How to get the summary if the model output consists of int and str?

Question

How to get the summary if the model output consists of int and str?

simon5u opened this issue a year ago · 1 comments

Describe the bug
torchinfo.py", line 448, in traverse_input_data
result = aggregate(
TypeError: unsupported operand type(s) for +: 'int' and 'str'

It seems like the torchinfo.py cannot mix the different model outputs.

    elif isinstance(data, Iterable) and not isinstance(data, str):
        aggregate = aggregate_fn(data)
        result = aggregate(
            [traverse_input_data(d, action_fn, aggregate_fn) for d in data]
        )

To Reproduce
Steps to reproduce the behavior:

Install the lavis model from https://github.com/salesforce/LAVIS
salesforce-lavis 1.0.0
transformers 4.25.0
Run the following code to get the summary:-

import torch
from PIL import Image

# load sample image
raw_image = Image.open("docs/_static/merlion.png").convert("RGB")

import torch
from lavis.models import load_model_and_preprocess
device = torch.device("cuda" if torch.cuda.is_available() else "cpu")

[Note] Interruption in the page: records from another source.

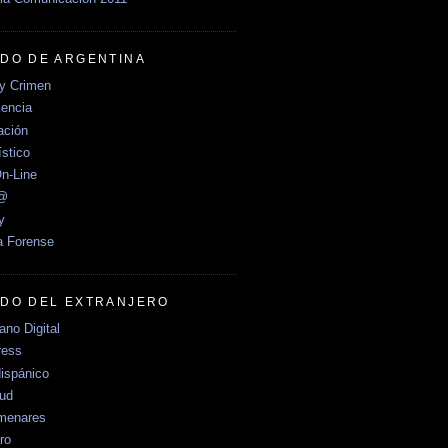
DO DE ARGENTINA
y Crimen
encia
ción
stico
n-Line
e@
y
a Forense
DO DEL EXTRANJERO
no Digital
ress
ispánico
Sud
menares
ro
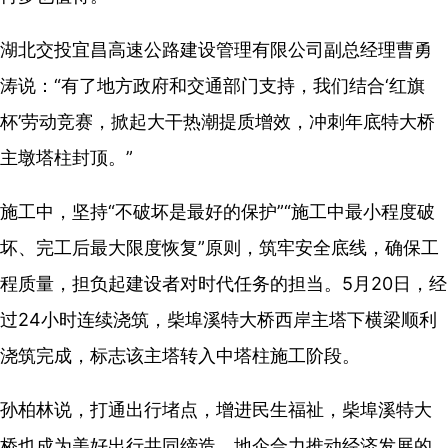
湖北交投宜昌高速公路建设管理有限公司副总经理曹勇
涛说：“有了地方政府和交通部门支持，我们结合‘红旗
杯’劳动竞赛，掀起大干热潮提质增效，冲刺年底特大桥
主墩塔柱封顶。”
施工中，坚持“不破坏是最好的保护”“施工中最小程度破
坏、完工后最大限度恢复”原则，筑牢安全底线，确保工
程质量，担负起建设者对时代任务的担当。5月20日，经
过24小时连续浇筑，柴埠溪特大桥西岸主塔下横梁顺利
浇筑完成，标志该主塔转入中塔柱施工阶段。
孙柏林说，打通出行堵点，增进民生福祉，柴埠溪特大
桥也成为美好出行共同缔造、地企合力推动经济发展的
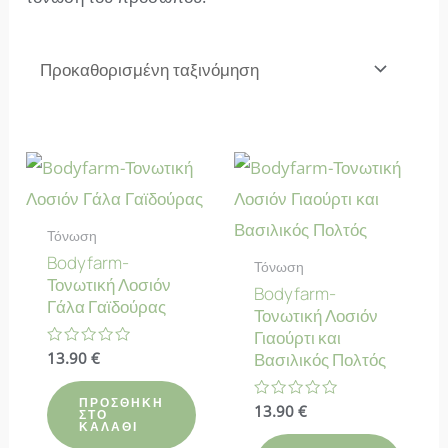
Τόνωση
Bodyfarm-
Τόνωση
Τονωτική Λοσιόν
Bodyfarm-
Γάλα Γαϊδούρας
Τονωτική Λοσιόν
Γιαούρτι και
Βαθμολογήθηκε
13.90
€
Βασιλικός Πολτός
με
0
από
ΠΡΟΣΘΉΚΗ
Βαθμολογήθηκε
13.90
€
5
ΣΤΟ
με
ΚΑΛΆΘΙ
0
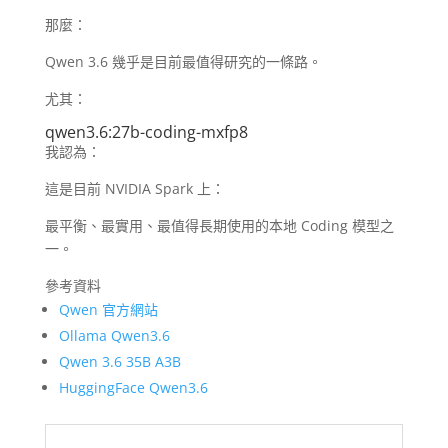
那麼：
Qwen 3.6 幾乎是目前最值得研究的一條路。
尤其：
qwen3.6:27b-coding-mxfp8
我認為：
這是目前 NVIDIA Spark 上：
最平衡、最實用、最值得長期使用的本地 Coding 模型之
一。
參考資料
Qwen 官方網站
Ollama Qwen3.6
Qwen 3.6 35B A3B
HuggingFace Qwen3.6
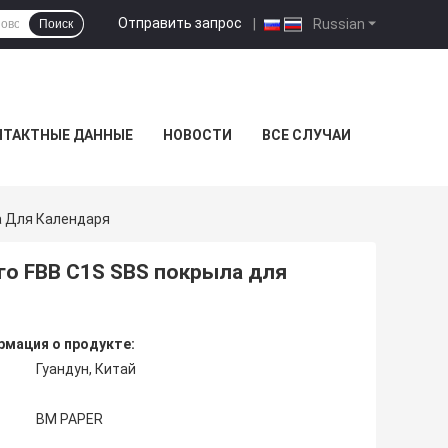
Отправить запрос
|
Russian
Поиск
НТАКТНЫЕ ДАННЫЕ
НОВОСТИ
ВСЕ СЛУЧАИ
а Для Календаря
го FBB C1S SBS покрыла для
мация о продукте:
Гуандун, Китай
BM PAPER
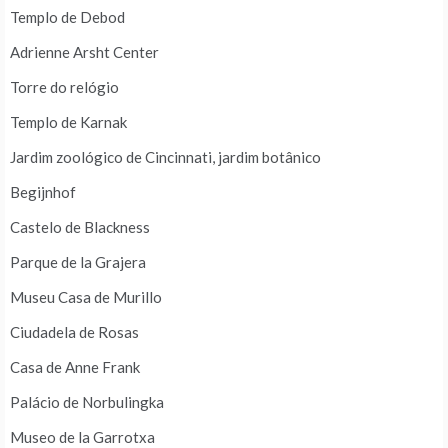
Templo de Debod
Adrienne Arsht Center
Torre do relógio
Templo de Karnak
Jardim zoológico de Cincinnati, jardim botânico
Begijnhof
Castelo de Blackness
Parque de la Grajera
Museu Casa de Murillo
Ciudadela de Rosas
Casa de Anne Frank
Palácio de Norbulingka
Museo de la Garrotxa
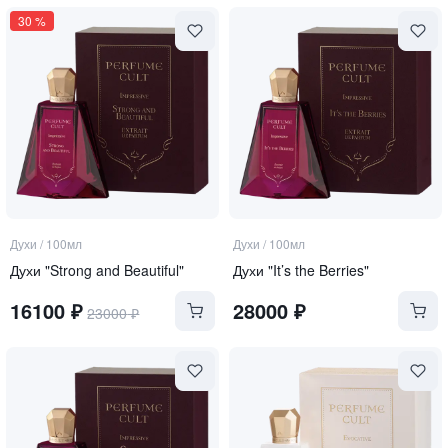
30
%
Духи
/
100мл
Духи
/
100мл
Духи "Strong and Beautiful"
Духи "It’s the Berries"
16100
₽
28000
₽
23000
₽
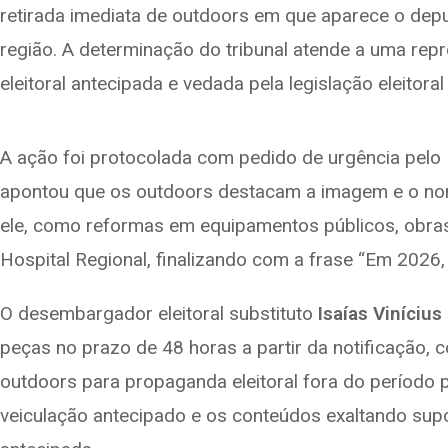
retirada imediata de outdoors em que aparece o dep
b
gr
s
e
o
a
A
região. A determinação do tribunal atende a uma re
o
m
p
eleitoral antecipada e vedada pela legislação eleitoral
k
p
A ação foi protocolada com pedido de urgência pelo P
apontou que os outdoors destacam a imagem e o no
ele, como reformas em equipamentos públicos, obras
Hospital Regional, finalizando com a frase “Em 2026, 
O desembargador eleitoral substituto
Isaías Viníciu
peças no prazo de 48 horas a partir da notificação, c
outdoors para propaganda eleitoral fora do período p
veiculação antecipado e os conteúdos exaltando supo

# loads BLIP caption base model, with finetuned checkpoints on MSCOCO captioning dataset.
# this also loads the associated image processors
model, vis_processors, _ = load_model_and_preprocess(name="blip_caption", model_type="base_coco", is_eval=True, device=device)

# preprocess the image
# vis_processors stores image transforms for "train" and "eval" (validation / testing / inference)
image = vis_processors["eval"](raw_image).unsqueeze(0).to(device)

# generate caption
output = model.generate({"image": image})
# ['a large fountain spewing water into the air']

from torchinfo import summary
text_input = ["a large statue of a person spraying water from a fountain"]
samples = {"image": image, "text_input": text_input}
summary(model, input_data=[{"image": image, "text_input": text_input}])

Expected behavior
To produce the model summary

Answer 1 · 2023-12-27T09:21:39.000Z

I'm having the same issue, is there any update on this?